Convert Vec<String> into a slice of &str in Rust?
You can create a function that accepts both &[String] and &[&str] using the AsRef trait:
fn test<T: AsRef<str>>(inp: &[T]) {
for x in inp { print!("{} ", x.as_ref()) }
println!("");
}
fn main() {
let vref = vec!["Hello", "world!"];
let vown = vec!["May the Force".to_owned(), "be with you.".to_owned()];
test(&vref);
test(&vown);
}
This is actually impossible without memory allocation1.
Going from String to &str is not just viewing the bits in a different light; String and &str have a different memory layout, and thus going from one to the other requires creating a new object. The same applies to Vec and &[]
Therefore, whilst you can go from Vec<T> to &[T], and thus from Vec<String> to &[String], you cannot directly go from Vec<String> to &[&str]. Your choices are:
- either accept
&[String] - allocate a new
Vec<&str>referencing the firstVec, and convert that into a&[&str]
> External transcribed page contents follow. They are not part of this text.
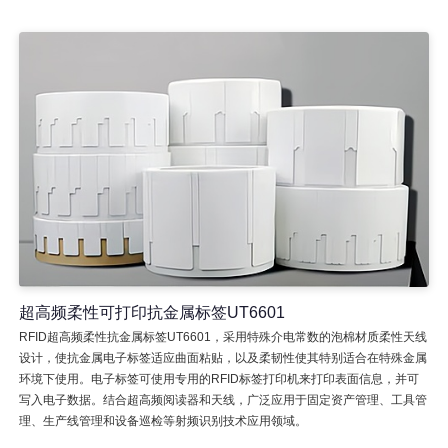
超高频柔性可打印抗金属标签UT6601
RFID超高频柔性抗金属标签UT6601，采用特殊介电常数的泡棉材质柔性天线
设计，使抗金属电子标签适应曲面粘贴，以及柔韧性使其特别适合在特殊金属
环境下使用。电子标签可使用专用的RFID标签打印机来打印表面信息，并可
写入电子数据。结合超高频阅读器和天线，广泛应用于固定资产管理、工具管
理、生产线管理和设备巡检等射频识别技术应用领域。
As an example of the allocation:
fn usage(_: &[&str]) {}
fn main() {
let owned = vec![String::new()];
let half_owned: Vec<_> = owned.iter().map(String::as_str).collect();
usage(&half_owned);
}
1 The conversion required is impossible, however using generics and the AsRef<str> bound as shown in @aSpex's answer you get a slightly more verbose function declaration with the flexibility you were asking for.